И вот уже слышал я себя в ее устах Повелителем снежным, что ласкало душу мою полыхающую, будто манной небесной.
Наливался силою от речей ее, чувствовал жар тела ее нежного и то, как стучит рядом с моим сердцем каменным ее сердечко чистое и невинное.
Ощущал каждый день, как связь между нами растет и крепнем, понимая, что как только ляжет снег на землю – ни за что не покину я дома ее, оттого что ждал слишком томительно и долго воссоединения нашего, считая дни и ночи до момента, как вернется брат к нашему месту тайному, чтобы отдать силу свою и землю во власть мою.
Не спал я в эту пору.
Не дремал даже, не в силах отпустить душу свою, чтобы она не металась внутри тела обессиленного.
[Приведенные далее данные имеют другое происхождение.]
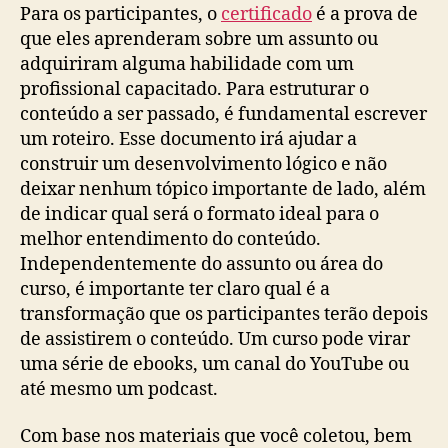
Para os participantes, o
certificado
é a prova de
que eles aprenderam sobre um assunto ou
adquiriram alguma habilidade com um
profissional capacitado. Para estruturar o
conteúdo a ser passado, é fundamental escrever
um roteiro. Esse documento irá ajudar a
construir um desenvolvimento lógico e não
deixar nenhum tópico importante de lado, além
de indicar qual será o formato ideal para o
melhor entendimento do conteúdo.
Independentemente do assunto ou área do
curso, é importante ter claro qual é a
transformação que os participantes terão depois
de assistirem o conteúdo. Um curso pode virar
uma série de ebooks, um canal do YouTube ou
até mesmo um podcast.
Com base nos materiais que você coletou, bem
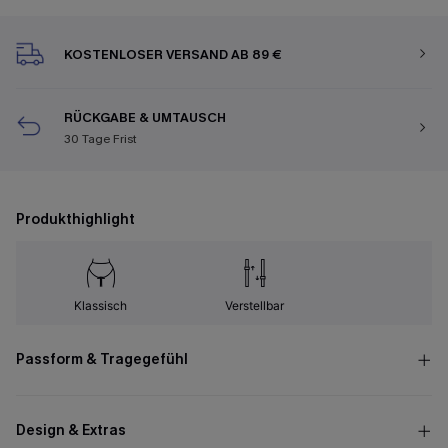
KOSTENLOSER VERSAND AB 89 €
RÜCKGABE & UMTAUSCH
30 Tage Frist
Produkthighlight
Klassisch
Verstellbar
Passform & Tragegefühl
Design & Extras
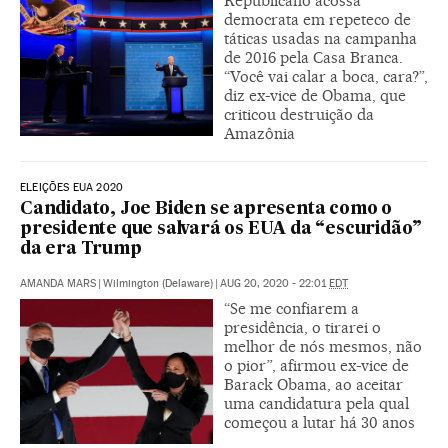
Republicano acossa
democrata em repeteco de
táticas usadas na campanha
de 2016 pela Casa Branca.
“Você vai calar a boca, cara?”,
diz ex-vice de Obama, que
criticou destruição da
Amazônia
ELEIÇÕES EUA 2020
Candidato, Joe Biden se apresenta como o
presidente que salvará os EUA da “escuridão”
da era Trump
AMANDA MARS
|
Wilmington (Delaware)
|
AUG 20, 2020 - 22:01
EDT
“Se me confiarem a
presidência, o tirarei o
melhor de nós mesmos, não
o pior”, afirmou ex-vice de
Barack Obama, ao aceitar
uma candidatura pela qual
começou a lutar há 30 anos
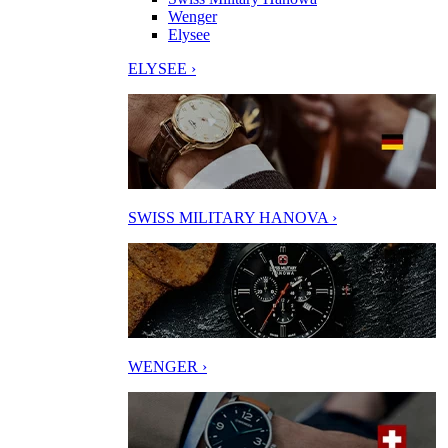
Wenger
Elysee
ELYSEE ›
SWISS MILITARY HANOVA ›
WENGER ›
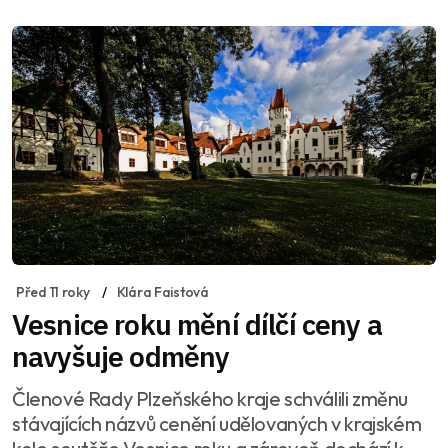
Před 11 roky
Klára Faistová
Vesnice roku mění dílčí ceny a
navyšuje odměny
Členové Rady Plzeňského kraje schválili změnu
stávajících názvů cenění udělovaných v krajském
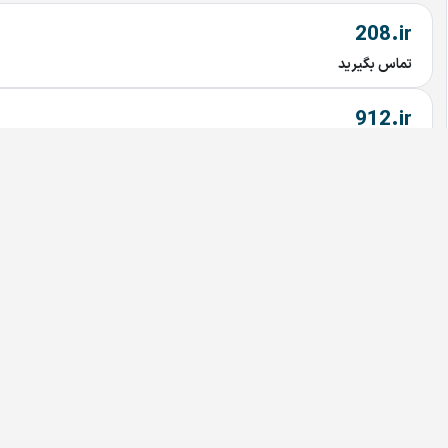
208.ir
تماس بگیرید
912.ir
تماس بگیرید
MicaMall.ir
تماس بگیرید
Simcard.ir
تماس بگیرید
imavi.ir
تماس بگیرید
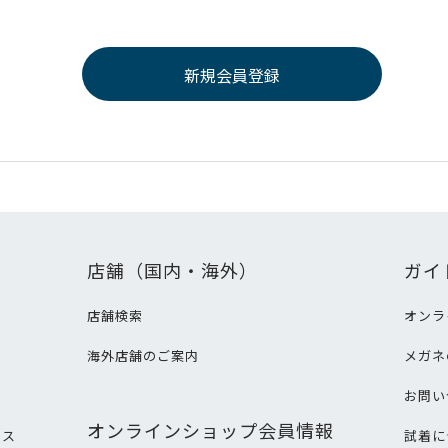
店舗（国内・海外）
ガイ
店舗検索
オンラ
海外店舗のご案内
メガネ
て
お問い
オンラインショップ会員情報
ビス
試着に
Всегда на границе лета витал в тенях шумящих деревьев, прятался под лапами медведя в земле сырой, вился кольцами гадюк и ужей во мхе лесов, когда услышал крик ненаглядной моей.
Никто из ныне живущих уже не знает языка древнего нашего, но не зря учил я любимую свою ему, чтобы могла она взывать к силам сокрытым и магии запретной, когда это необходимо.
Любое обличие мог принять я, в любого зверя обратиться и силу его в сотни раз увеличить, да только паника и ярость, что встали на дыбы, словно кони вороные, выбрали самого лютого и опасного. Того, кого раньше не иначе как смертью называли.